REQUIRED ACTION. In the data below, begin at the line with "Bürger betrifft, übermittelt" and stop after the line with "Asad Sarwar Qureshi) ,publiée par"; output those lines exactly and no pictures.

TASK INPUTS.
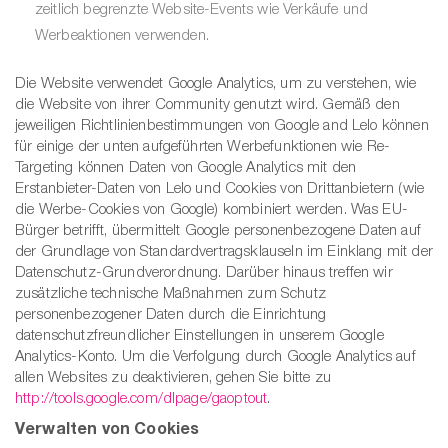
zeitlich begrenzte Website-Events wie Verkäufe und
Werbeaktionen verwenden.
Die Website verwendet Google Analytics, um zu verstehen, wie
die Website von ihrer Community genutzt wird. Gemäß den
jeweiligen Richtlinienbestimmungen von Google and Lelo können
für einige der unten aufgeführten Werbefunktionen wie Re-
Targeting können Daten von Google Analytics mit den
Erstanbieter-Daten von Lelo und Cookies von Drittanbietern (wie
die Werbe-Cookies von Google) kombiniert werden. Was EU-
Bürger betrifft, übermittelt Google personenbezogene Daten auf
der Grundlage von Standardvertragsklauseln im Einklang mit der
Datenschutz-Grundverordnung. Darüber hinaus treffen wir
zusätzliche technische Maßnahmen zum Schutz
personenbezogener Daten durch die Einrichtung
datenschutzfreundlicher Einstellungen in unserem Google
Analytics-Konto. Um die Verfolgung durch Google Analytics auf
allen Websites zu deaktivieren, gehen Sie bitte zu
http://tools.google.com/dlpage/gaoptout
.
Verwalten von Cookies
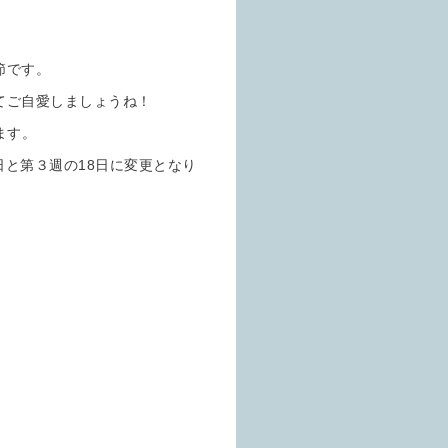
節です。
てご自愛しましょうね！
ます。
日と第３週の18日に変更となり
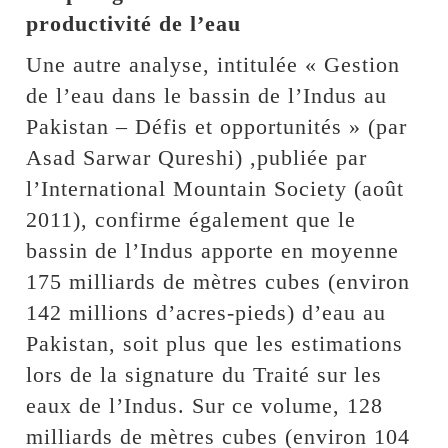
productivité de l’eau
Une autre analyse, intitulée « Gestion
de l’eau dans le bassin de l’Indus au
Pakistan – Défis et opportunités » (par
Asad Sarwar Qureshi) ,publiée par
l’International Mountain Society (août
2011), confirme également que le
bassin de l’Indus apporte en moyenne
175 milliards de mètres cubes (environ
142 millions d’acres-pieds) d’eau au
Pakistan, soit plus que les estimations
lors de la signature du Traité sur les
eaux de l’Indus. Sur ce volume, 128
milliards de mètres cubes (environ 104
* * *
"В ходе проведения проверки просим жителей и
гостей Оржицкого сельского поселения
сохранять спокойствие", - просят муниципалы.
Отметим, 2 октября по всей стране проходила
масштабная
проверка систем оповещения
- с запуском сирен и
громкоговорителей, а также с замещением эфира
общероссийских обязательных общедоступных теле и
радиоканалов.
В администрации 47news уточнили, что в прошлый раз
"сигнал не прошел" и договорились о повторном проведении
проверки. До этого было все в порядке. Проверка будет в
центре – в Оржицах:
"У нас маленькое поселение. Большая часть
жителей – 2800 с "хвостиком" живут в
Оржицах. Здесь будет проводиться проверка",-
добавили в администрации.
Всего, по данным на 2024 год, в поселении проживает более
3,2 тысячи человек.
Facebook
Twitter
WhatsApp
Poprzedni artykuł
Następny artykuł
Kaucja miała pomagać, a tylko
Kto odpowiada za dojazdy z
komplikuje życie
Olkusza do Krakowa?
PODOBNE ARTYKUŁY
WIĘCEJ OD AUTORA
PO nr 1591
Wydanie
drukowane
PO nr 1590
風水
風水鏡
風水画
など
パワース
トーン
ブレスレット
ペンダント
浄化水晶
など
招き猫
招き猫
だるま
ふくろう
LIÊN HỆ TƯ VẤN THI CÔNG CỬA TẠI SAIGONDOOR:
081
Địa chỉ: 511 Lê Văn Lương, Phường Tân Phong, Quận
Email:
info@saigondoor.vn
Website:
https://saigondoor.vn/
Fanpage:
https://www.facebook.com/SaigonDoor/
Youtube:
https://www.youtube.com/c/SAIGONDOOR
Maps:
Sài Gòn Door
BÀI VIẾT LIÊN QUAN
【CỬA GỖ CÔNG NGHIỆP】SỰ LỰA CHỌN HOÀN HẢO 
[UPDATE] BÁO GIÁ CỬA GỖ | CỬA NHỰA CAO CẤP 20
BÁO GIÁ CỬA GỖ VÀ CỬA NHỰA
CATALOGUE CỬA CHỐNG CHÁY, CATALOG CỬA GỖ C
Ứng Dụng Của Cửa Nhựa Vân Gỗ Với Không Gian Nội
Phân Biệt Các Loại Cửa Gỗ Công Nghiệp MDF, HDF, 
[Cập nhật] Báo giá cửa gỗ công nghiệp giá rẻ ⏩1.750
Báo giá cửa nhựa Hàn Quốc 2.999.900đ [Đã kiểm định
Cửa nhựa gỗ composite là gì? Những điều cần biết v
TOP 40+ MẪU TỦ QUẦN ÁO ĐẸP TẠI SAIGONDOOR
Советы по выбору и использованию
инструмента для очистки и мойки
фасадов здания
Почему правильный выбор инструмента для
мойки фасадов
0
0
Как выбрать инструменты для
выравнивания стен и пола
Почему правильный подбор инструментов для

EXERCISE ANSWER.
Bürger betrifft, übermittelt Google personenbezogene Daten auf
der Grundlage von Standardvertragsklauseln im Einklang mit der
Datenschutz-Grundverordnung. Darüber hinaus treffen wir
zusätzliche technische Maßnahmen zum Schutz
personenbezogener Daten durch die Einrichtung
datenschutzfreundlicher Einstellungen in unserem Google
Analytics-Konto. Um die Verfolgung durch Google Analytics auf
allen Websites zu deaktivieren, gehen Sie bitte zu
http://tools.google.com/dlpage/gaoptout
.
Verwalten von Cookies
節です。
てご自愛しましょうね！
ます。
日と第３週の18日に変更となり
productivité de l’eau
Une autre analyse, intitulée « Gestion
de l’eau dans le bassin de l’Indus au
Pakistan – Défis et opportunités » (par
Asad Sarwar Qureshi) ,publiée par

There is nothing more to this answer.